In some embodiments, the techniques described herein relate to a method, wherein determining the set of users associated with the workspace based on the set of values for the set of attributes includes: accessing a set of mappings, each mapping in the set of mappings specifying a user and values for a subset of the set of attributes: and identifying users with values for the subset of the set of attributes that match the set of values for the set of attributes.

In some embodiments, the techniques described herein relate to a method, wherein each mapping in the set of mappings further specifies a set of access control privileges for controlling access to the workspace by the user based on a status of the workspace, the method further including setting a status of the workspace to a first status.

In some embodiments, the techniques described herein relate to a method further including: receiving an input from a user in the set of users: and in response to receiving the input, setting the status of the workspace to a second status.

In some embodiments, the techniques described herein relate to a method, wherein the subset of the set of attributes specified in each mapping in the set of mappings includes one or more of a region attribute, a department attribute, and a commodity attribute.

In some embodiments, the techniques described herein relate to a method further including providing a graphical user interface (GUI) comprising a set of user interface (UI) controls for specifying the set of values for the set of attributes associated with the workspace, wherein the set of values for the set of attributes associated with the workspace are received through the GUI.

In some embodiments, the techniques described herein relate to a system including: a set of processing units: and a non-transitory machine-readable medium storing instructions that when executed by at least one processing unit in the set of processing units cause the at least one processing unit to: receive a request to create a workspace in which users can collaborate and a set of values for a set of attributes associated with the workspace: based on the set of values for the set of attributes, determine a set of users associated with the workspace; assign the set of users to the workspace: and generate the workspace, the workspace including the set of values for the set of attributes and the set of users.

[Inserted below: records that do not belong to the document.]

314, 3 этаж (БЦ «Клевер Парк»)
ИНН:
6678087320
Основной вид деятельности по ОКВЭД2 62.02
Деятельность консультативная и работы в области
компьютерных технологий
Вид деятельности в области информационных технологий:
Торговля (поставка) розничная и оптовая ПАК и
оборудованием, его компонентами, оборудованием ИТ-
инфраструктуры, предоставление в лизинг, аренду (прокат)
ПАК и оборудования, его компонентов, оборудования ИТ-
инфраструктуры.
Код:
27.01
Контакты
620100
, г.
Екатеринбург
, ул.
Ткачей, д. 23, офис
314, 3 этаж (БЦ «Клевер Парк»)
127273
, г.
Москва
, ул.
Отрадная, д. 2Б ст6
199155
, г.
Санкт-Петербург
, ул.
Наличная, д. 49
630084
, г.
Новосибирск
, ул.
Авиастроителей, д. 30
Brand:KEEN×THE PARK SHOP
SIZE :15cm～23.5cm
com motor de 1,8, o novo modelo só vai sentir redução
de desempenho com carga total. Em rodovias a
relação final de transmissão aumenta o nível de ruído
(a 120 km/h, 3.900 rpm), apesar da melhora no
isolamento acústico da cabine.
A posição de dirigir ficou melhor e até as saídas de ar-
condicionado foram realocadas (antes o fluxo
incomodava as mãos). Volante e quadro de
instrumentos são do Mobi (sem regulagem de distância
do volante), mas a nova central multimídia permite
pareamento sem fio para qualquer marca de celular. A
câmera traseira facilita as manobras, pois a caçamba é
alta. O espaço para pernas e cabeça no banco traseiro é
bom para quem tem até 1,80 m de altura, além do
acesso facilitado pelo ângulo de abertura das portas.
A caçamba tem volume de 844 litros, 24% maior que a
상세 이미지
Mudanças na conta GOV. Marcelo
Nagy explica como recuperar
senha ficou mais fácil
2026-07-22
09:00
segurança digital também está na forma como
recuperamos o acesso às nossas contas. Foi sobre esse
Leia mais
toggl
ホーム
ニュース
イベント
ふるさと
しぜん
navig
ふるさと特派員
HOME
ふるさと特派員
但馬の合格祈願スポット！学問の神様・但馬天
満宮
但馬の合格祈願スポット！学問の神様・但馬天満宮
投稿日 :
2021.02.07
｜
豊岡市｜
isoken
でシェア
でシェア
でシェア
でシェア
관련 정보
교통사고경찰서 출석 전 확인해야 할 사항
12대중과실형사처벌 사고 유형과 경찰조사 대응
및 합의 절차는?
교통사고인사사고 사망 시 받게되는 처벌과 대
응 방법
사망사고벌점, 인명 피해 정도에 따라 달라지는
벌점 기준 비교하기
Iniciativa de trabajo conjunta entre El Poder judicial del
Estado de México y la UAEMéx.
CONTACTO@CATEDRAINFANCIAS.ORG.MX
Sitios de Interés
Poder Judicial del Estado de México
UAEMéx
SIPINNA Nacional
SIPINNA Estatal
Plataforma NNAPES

In some embodiments, the techniques described herein relate to a system, wherein the set of values for the set of attributes is a first set of values for a first set of attributes, wherein the instructions further cause the at least one processing unit to: provide a first set of options for specifying the first set of values for the first set of attributes associated with the workspace upon receiving the first set of values for the first set of attributes associated with the workspace, provide a second set of options for specifying a second set of values for a second set of attributes associated with the workspace.

In some embodiments, the techniques described herein relate to a system, wherein determining the set of users associated with the workspace based on the set of values for the set of attributes includes: accessing a set of mappings, each mapping in the set of mappings specifying a user and values for a subset of the set of attributes: and identifying users with values for the subset of the set of attributes that match the set of values for the set of attributes.

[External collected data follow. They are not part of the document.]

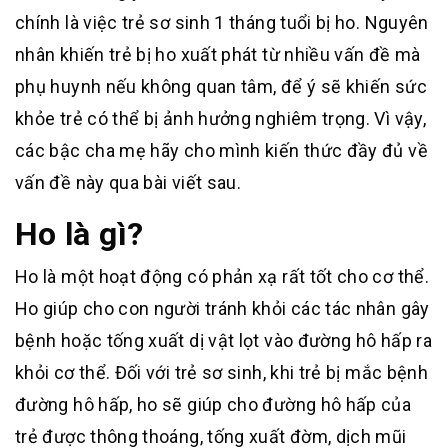
chính là việc trẻ sơ sinh 1 tháng tuổi bị ho. Nguyên
nhân khiến trẻ bị ho xuất phát từ nhiều vấn đề mà
phụ huynh nếu không quan tâm, để ý sẽ khiến sức
khỏe trẻ có thể bị ảnh hưởng nghiêm trọng. Vì vậy,
các bậc cha mẹ hãy cho mình kiến thức đầy đủ về
vấn đề này qua bài viết sau.
Ho là gì?
Ho là một hoạt động có phản xạ rất tốt cho cơ thể.
Ho giúp cho con người tránh khỏi các tác nhân gây
bệnh hoặc tống xuất dị vật lọt vào đường hô hấp ra
khỏi cơ thể. Đối với trẻ sơ sinh, khi trẻ bị mắc bệnh
đường hô hấp, ho sẽ giúp cho đường hô hấp của
trẻ được thông thoáng, tống xuất đờm, dịch mũi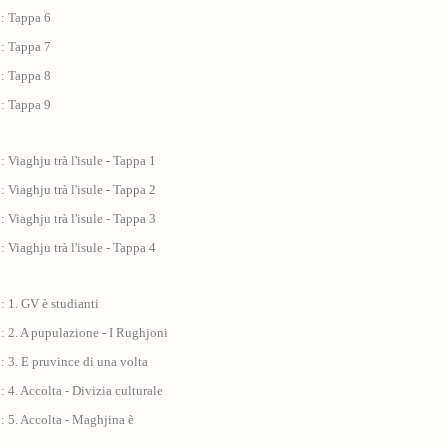
 : Tappa 6
 : Tappa 7
 : Tappa 8
 : Tappa 9
: Viaghju trà l'isule - Tappa 1
: Viaghju trà l'isule - Tappa 2
: Viaghju trà l'isule - Tappa 3
: Viaghju trà l'isule - Tappa 4
: 1. GV è studianti
: 2. A pupulazione - I Rughjoni
: 3. E pruvince di una volta
: 4. Accolta - Divizia culturale
: 5. Accolta - Maghjina è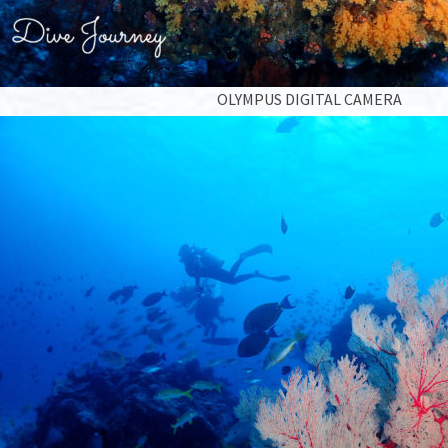
OLYMPUS DIGITAL CAMERA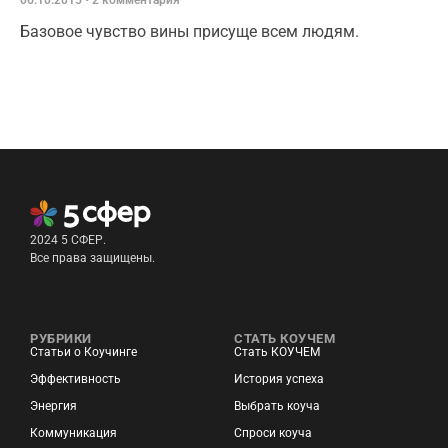
Базовое чувство вины присуще всем людям.
2024 5 СФЕР.
Все права защищены.
РУБРИКИ
СТАТЬ КОУЧЕМ
Статьи о Коучинге
Стать КОУЧЕМ
Эффективность
История успеха
Энергия
Выбрать коуча
Коммуникация
Спроси коуча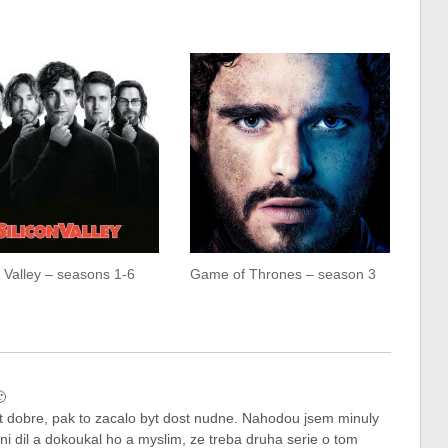
n Valley – seasons 1-6
Game of Thrones – season 3

t dobre, pak to zacalo byt dost nudne. Nahodou jsem minuly
ni dil a dokoukal ho a myslim, ze treba druha serie o tom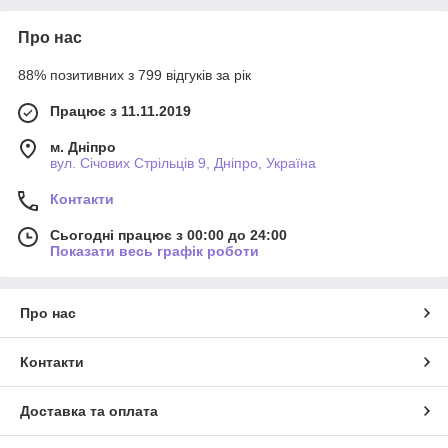
Про нас
88% позитивних з 799 відгуків за рік
Працює з 11.11.2019
м. Дніпро
вул. Січових Стрільців 9, Дніпро, Україна
Контакти
Сьогодні працює з 00:00 до 24:00
Показати весь графік роботи
Про нас
Контакти
Доставка та оплата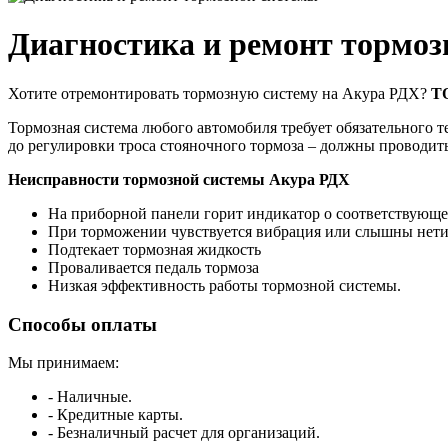
Диагностика и ремонт тормо
Хотите отремонтировать тормозную систему на Акура РДХ?
Т
Тормозная система любого автомобиля требует обязательного 
до регулировки троса стояночного тормоза – должны проводит
Неисправности тормозной системы Акура РДХ
На приборной панели горит индикатор о соответствующ
При торможении чувствуется вибрация или слышны нети
Подтекает тормозная жидкость
Проваливается педаль тормоза
Низкая эффективность работы тормозной системы.
Способы оплаты
Мы принимаем:
- Наличные.
- Кредитные карты.
- Безналичный расчет для организаций.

In some embodiments, the techniques described herein relate to a system, wherein each mapping in the set of mappings further specifies a set of access control privileges for controlling access to the workspace by the user based on a status of the workspace, wherein the instructions further cause the at least one processing unit to set a status of the workspace to a first status.

In some embodiments, the techniques described herein relate to a system, wherein the instructions further cause the at least one processing unit to: receive an input from a user in the set of users; and in response to receiving the input, set the status of the workspace to a second status.

In some embodiments, the techniques described herein relate to a system, wherein the subset of the set of attributes specified in each mapping in the set of mappings includes one or more of a region attribute, a department attribute, and a commodity attribute.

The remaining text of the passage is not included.